O inquérito sobre a Embraer é um dos procedimentos que o MPF conduz a respeito da associação entre empresas e o regime militar para a perseguição política de trabalhadores, envolvendo o compartilhamento de informações ou mesmo o auxílio às ações de repressão contra funcionários considerados “subversivos”. As apurações são conduzidas em parceria com a Universidade Federal de São Paulo (Unifesp), que fornece apoio científico e metodológico. Parte dos recursos para o financiamento das atividades advém do termo de ajustamento de conduta que o Ministério Público firmou com a Volkswagen em 2020, após investigações sobre a colaboração da montadora com a ditadura.
Segundo a procuradora da República Ana Carolina Haliuc Bragança, responsável pela apuração sobre a Embraer, encontros com os ex-trabalhadores são um passo essencial para a coleta de evidências e a definição de estratégias. “É a partir da escuta das vítimas que podemos ter subsídios para avaliar quais rumos a apuração deve tomar. Ter acesso a documentos é importante, mas essa dimensão humana não pode ser perdida”, destacou.

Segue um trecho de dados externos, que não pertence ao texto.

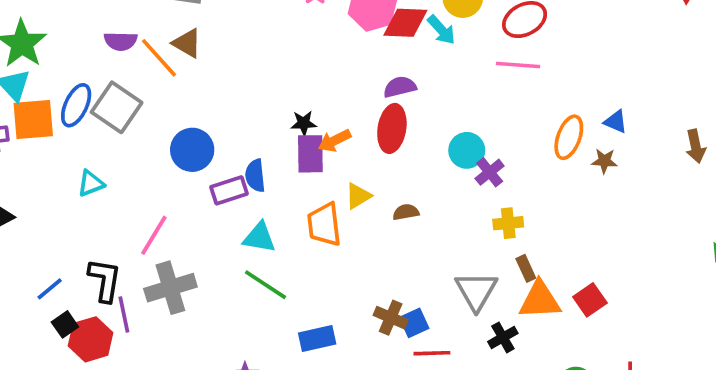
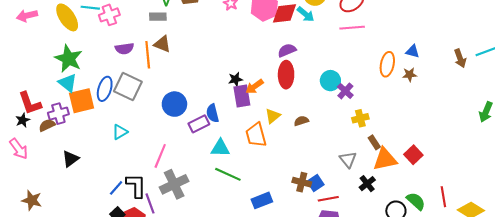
orange line: (159, 58) -> (148, 55), turned 45
blue line: (50, 289) -> (116, 188), moved
gray triangle: (476, 291) -> (348, 160), size x0.7

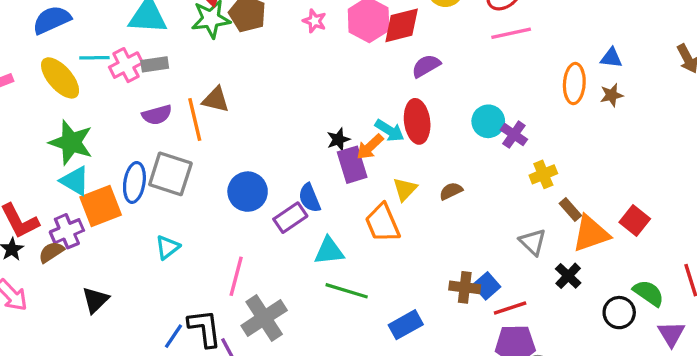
cyan arrow: (306, 14) -> (390, 130), moved
gray rectangle: (158, 17) -> (155, 64), moved
purple semicircle: (287, 50) -> (426, 66), moved

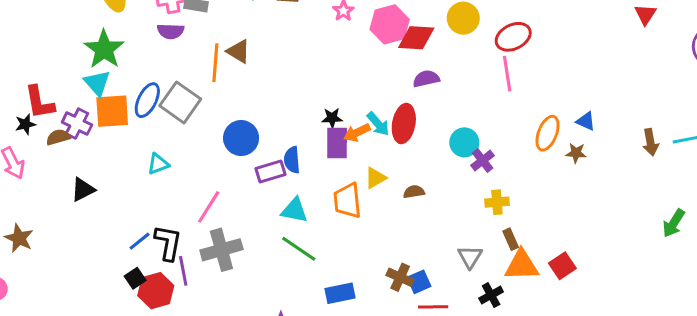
pink line: (511, 33) -> (507, 74), turned 76
purple semicircle: (157, 115) -> (171, 31), moved
purple cross: (67, 231) -> (77, 124), turned 32

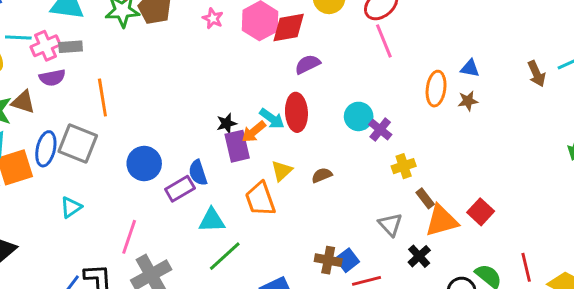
brown triangle: (238, 51) -> (23, 102), moved
green line: (299, 249) -> (225, 256), turned -63

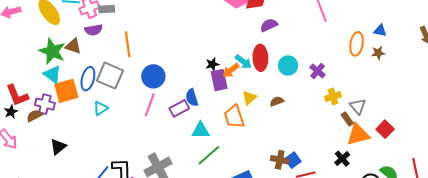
cyan circle: (359, 116) -> (288, 65), moved
blue circle: (144, 164) -> (153, 76), moved
cyan triangle: (71, 207) -> (101, 108), moved
gray triangle: (390, 225) -> (358, 106), moved
pink line: (129, 237) -> (150, 105), moved

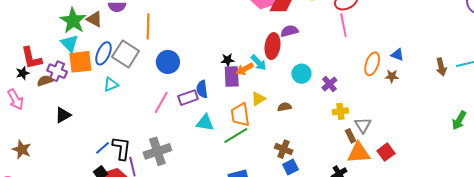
red ellipse: (260, 58) -> (272, 46), moved
pink line: (150, 105) -> (161, 102), moved
green line: (209, 155) -> (236, 135), moved
brown cross: (280, 160) -> (284, 149), moved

Estatal dirigida à época por militares, a Embraer notabilizou-se pela atuação conjunta com órgãos de repressão sobretudo nas greves de 1983 e 1984, quando, segundo os trabalhadores, forças de segurança foram utilizadas para dar fim às paralisações. Em 1984, as ações teriam contado até mesmo com o envio de aviões tripulados por agentes da Polícia da Aeronáutica, que desembarcaram armados na empresa e dispersaram os manifestantes. O movimento, que reivindicava reposição inflacionária e equiparação salarial, durou apenas dois dias e resultou na demissão de 155 funcionários, conforme os ex-metalúrgicos.
Eles argumentam, no entanto, que o combate a atividades de greve e as posteriores dispensas eram apenas a face mais evidente da ofensiva da Embraer contra os trabalhadores. De acordo com os ex-funcionários, a empresa realizava constante monitoramento interno e municiava o Serviço Nacional de Informações (SNI) e outros órgãos militares com dados sobre movimentações políticas dos operários. Quando demitidos, grevistas tinham seus nomes incluídos em uma “lista suja”, compartilhada entre companhias da região. Ser citado na relação, contam os ex-metalúrgicos, era sinônimo de longos períodos de desemprego ou de pressões constantes nas empresas onde eventualmente conseguissem trabalho.
Além dos obstáculos para se realocar, eles indicam outras dificuldades e constrangimentos enfrentados por atuarem na defesa de interesses da categoria. São relatos, por exemplo, sobre crises familiares, demissões de pessoas próximas em outras empresas pela simples relação de parentesco e efeitos psicológicos que a perseguição causou. Os ex-funcionários acreditam ter sido tratados como criminosos ao serem alvos da “lista suja” e de outras medidas que a Embraer teria empreendido para coibir e desqualificar o movimento de reivindicação.
O inquérito do MPF foi instaurado a partir de uma representação protocolada por alguns dos ex-trabalhadores da Embraer, em conjunto com a Central Sindical e Popular (Conlutas) e o Sindicato dos Metalúrgicos de São José dos Campos e Região. As apurações seguem com a elaboração de um relatório fundado em documentos históricos e depoimentos. O trabalho é desenvolvido por uma pesquisadora contratada pela Unifesp, que investiga a efetiva existência das violações relatadas.